We would also have to log entire page for two ops above (which change
page layout) if op occures first time after checkpoint or
insert/update/delete ops (because of redo for insert/update/delete
may be forced for improper page layout).

Well, this probably will decrease required full page logging but
I would think more about this way. For example, I didn't consider
upcoming undo op...

> The only source of serious problems is thus a bogus write of a page
> segment (100 bytes ok 412 bytes chunk actually written to disk),
> but this case is imho sufficiently guarded or at least detected
> by disk hardware. 

With full page logging after checkpoint we would be safe from this
case...

> (I assume that the page header fits into one atomic block and 
> has no problem with beeing one step behind or ahead of redo).
> 
> I thus doubt that we really need "physical log" for heap 
> pages in PostgreSQL with the current non-overwrite smgr.

As you see we still need in full page backup when we want to reuse
space and change page layout for this, so it's mostly issue not of
smgr type. I don't know about Informix page design, but overwriting
smgr itself doesn't require physical removing tuple from page (ie
changing page layout) - something like turning LP_USED off would be
enough and page layout could be changed on first insertion of new
tuple. Nevertheless they do full page backup.

> If we could detect corruption in index pages we would not need
> physical log at all, since an index can always be recreated.

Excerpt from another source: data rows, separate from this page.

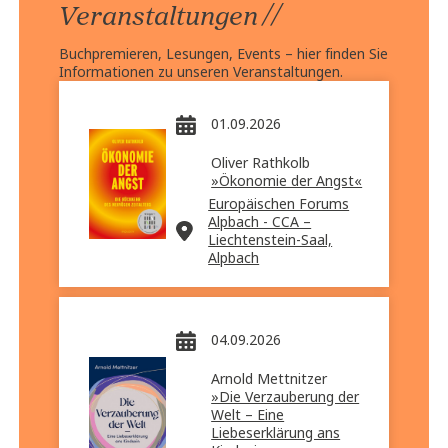
//
Veranstaltungen
Buchpremieren, Lesungen, Events – hier finden Sie
Informationen zu unseren Veranstaltungen.
01.09.2026
Oliver Rathkolb
»Ökonomie der Angst«
Europäischen Forums
Alpbach - CCA –
Liechtenstein-Saal,
Alpbach
04.09.2026
Arnold Mettnitzer
»Die Verzauberung der
Welt – Eine
Liebeserklärung ans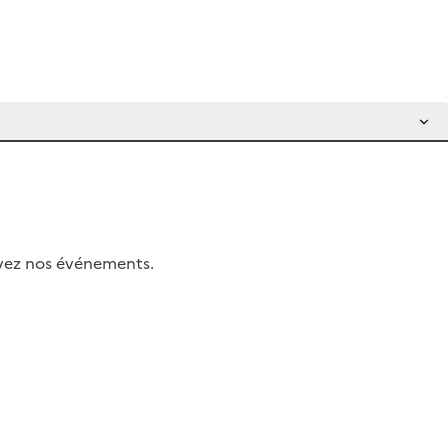
uivez nos événements.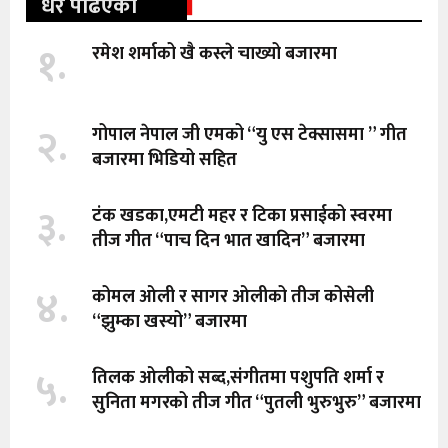
धेरै पढिएको
१.
रमेश शर्माको खै कस्ले चाख्यो बजारमा
२.
गोपाल नेपाल जी एमको “यु एस टेक्सासमा ” गीत
बजारमा भिडियो सहित
३.
टंक खडका,एमटी महर र टिका प्रसाईको स्वरमा
तीज गीत “पाच दिन भात खादिन” बजारमा
४.
कोमल ओली र सागर ओलीको तीज कोसेली
“झुम्का खस्यो” बजारमा
५.
तिलक ओलीको सब्द,संगीतमा पशुपति शर्मा र
सुनिता मगरको तीज गीत “पुतली भुरुभुरु” बजारमा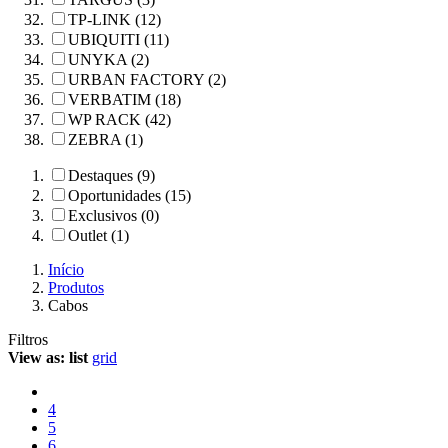
TP-LINK (12)
UBIQUITI (11)
UNYKA (2)
URBAN FACTORY (2)
VERBATIM (18)
WP RACK (42)
ZEBRA (1)
Destaques (9)
Oportunidades (15)
Exclusivos (0)
Outlet (1)
Início
Produtos
Cabos
Filtros
View as:
list
grid
4
5
6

I don't like to follow this way on long term - reindex is not option
for 24x7x365 usage when index creation takes several minutes.

Comments?

- full page backup on first after checkpoint modification

or

- forcing redo and full page backup when changing page layout first time after checkpoint/insert/update/delete

Vadim

Re: heap page corruption not easy

From

Hiroshi Inoue

Date:

18 December 2000, 22:57:51

"Mikheev, Vadim" wrote:
> 
> > The point is, that the heap page is only modified in places that were
> > previously empty (except header). All previous row data stays exactly
> > in the same place. Thus if a page is only partly written
> > (any order of page segments) only a new row is affected.
> 
> Exception: PageRepairFragmentation() and PageIndexTupleDelete() are
> called during vacuum - they change layout of tuples.
>

Is it guaranteed that the result of PageRepairFragmentation()
has already been written to disk when tuple movement is logged ?

Regards.
Hiroshi Inoue

RE: heap page corruption not easy

From

"Mikheev, Vadim"

Date:

19 December 2000, 22:03:17

> > > The point is, that the heap page is only modified in 
> > > places that were previously empty (except header).
> > > All previous row data stays exactly in the same place.
> > > Thus if a page is only partly written
> > > (any order of page segments) only a new row is affected.
> > 
> > Exception: PageRepairFragmentation() and PageIndexTupleDelete() are
> > called during vacuum - they change layout of tuples.
> >
> 
> Is it guaranteed that the result of PageRepairFragmentation()
> has already been written to disk when tuple movement is logged ?

No.

Vadim